Les implications économiques et sociales du retard
Ce retard de trois jours dans la transmission de la LFR 2026 n’est pas anodin. Il intervient dans un contexte de redressement des finances publiques et d’engagements pris par le Sénégal auprès de ses partenaires internationaux. Les conséquences pourraient se faire sentir à plusieurs niveaux :
- Incertitude budgétaire : le retard a retardé l’examen du texte par les députés, ce qui pourrait décaler l’adoption des mesures budgétaires et affecter la mise en œuvre des politiques publiques.
- Impact sur les partenaires internationaux : le Sénégal s’est engagé à respecter un certain nombre de critères économiques. Ce retard pourrait envoyer un signal négatif aux bailleurs de fonds et aux investisseurs.
- Conséquences pour les citoyens : les ajustements budgétaires prévus dans la LFR 2026, qu’il s’agisse de dépenses sociales, d’investissements ou de fiscalité, pourraient être retardés, affectant directement la vie quotidienne des Sénégalais.
Un décret qui relance la procédure
Le décret présidentiel accompagnant la transmission, le décret n° 2026-1645, précise que le projet de loi sera présenté à l’Assemblée nationale par le ministre de l’Économie, des Finances et du Plan, chargé d’en exposer les motifs et d’en soutenir la discussion devant les députés. Ce texte abroge et remplace un précédent décret, le n° 2026-1236 du 29 juin 2026, qui portait déjà sur la présentation du même projet. La procédure a donc dû être reprise depuis le début, ce qui explique en partie le retard.
Le décret confie également au ministre de l’Économie et à celui de la Communication et des Relations avec les Institutions le soin d’assurer l’exécution du texte, qui sera publié au Journal officiel. Il a été signé à Dakar le 18 septembre par le président de la République, Bassirou Diomaye Faye, avec le contreseing du Premier ministre.

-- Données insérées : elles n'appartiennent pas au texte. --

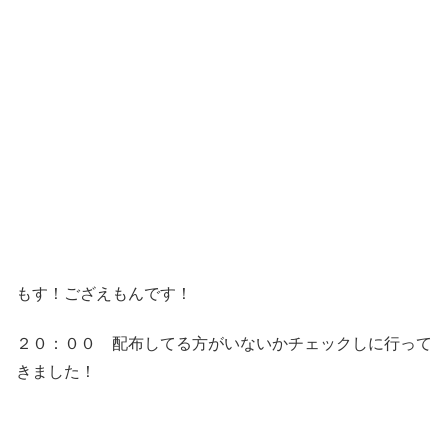
もす！ござえもんです！
２０：００ 配布してる方がいないかチェックしに行って
きました！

Quelles suites pour le calendrier budgétaire ?
Avec ce dépôt, l’examen du projet de LFR 2026 par les députés peut enfin commencer. Une étape cruciale, surtout dans un contexte où le Sénégal doit faire face à des défis économiques majeurs. Le calendrier de la Primature prévoit également l’examen du projet de loi de finances initiale pour 2027 en Conseil des ministres d’ici la fin du mois de septembre. Après cet épisode, le respect de cette nouvelle échéance sera particulièrement scruté.
Les citoyens, les entreprises et les partenaires internationaux attendent désormais des actes concrets. Le retard accumulé devra être compensé par une action rapide et efficace pour éviter que les conséquences ne s’aggravent.